Which “Bad” Fats Should You Actually Be Eating?
As BFFs with their favorite bottle of olive oil and proud avocado toast aficionados, EatingWell editors were certainly more than happy to see the trends of chalky, fat-free cookies and air-pumped fro-yo fade away. The low-fat era in the 1980s and 1990s continues to have some ripple effects on the food system and the reputation of certain products, it seems, especially regarding the whole family of fats. As a reminder, fat is not to be feared!
In addition to carbohydrates and protein, “fat is an essential macronutrient that plays several important roles in the body,” says Lauren Harris-Pincus, M.S., RDN, a New Jersey-based registered dietitian, founder of NutritionStarringYOU.com and author of The Everything Easy Pre-Diabetes Cookbook.

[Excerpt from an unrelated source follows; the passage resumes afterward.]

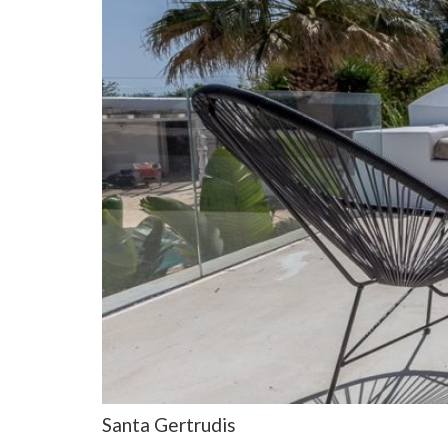
Santa Gertrudis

These important functions include boosting the body’s ability to absorb fat-soluble vitamins like A, D, E and K, producing certain hormones that support bone health, reproduction and muscle mass, and playing a role in cell structure, function and communication, Harris-Pincus confirms.
Plus, fat plays a major role in boosting your brainpower: “The brain is 60% fat, so fat consumption is important for cognition and memory,” she adds. The benefits of consuming fats don’t stop there, says Mary Stewart, RD, LD, a registered dietitian and the founder of Cultivate Nutrition in Dallas.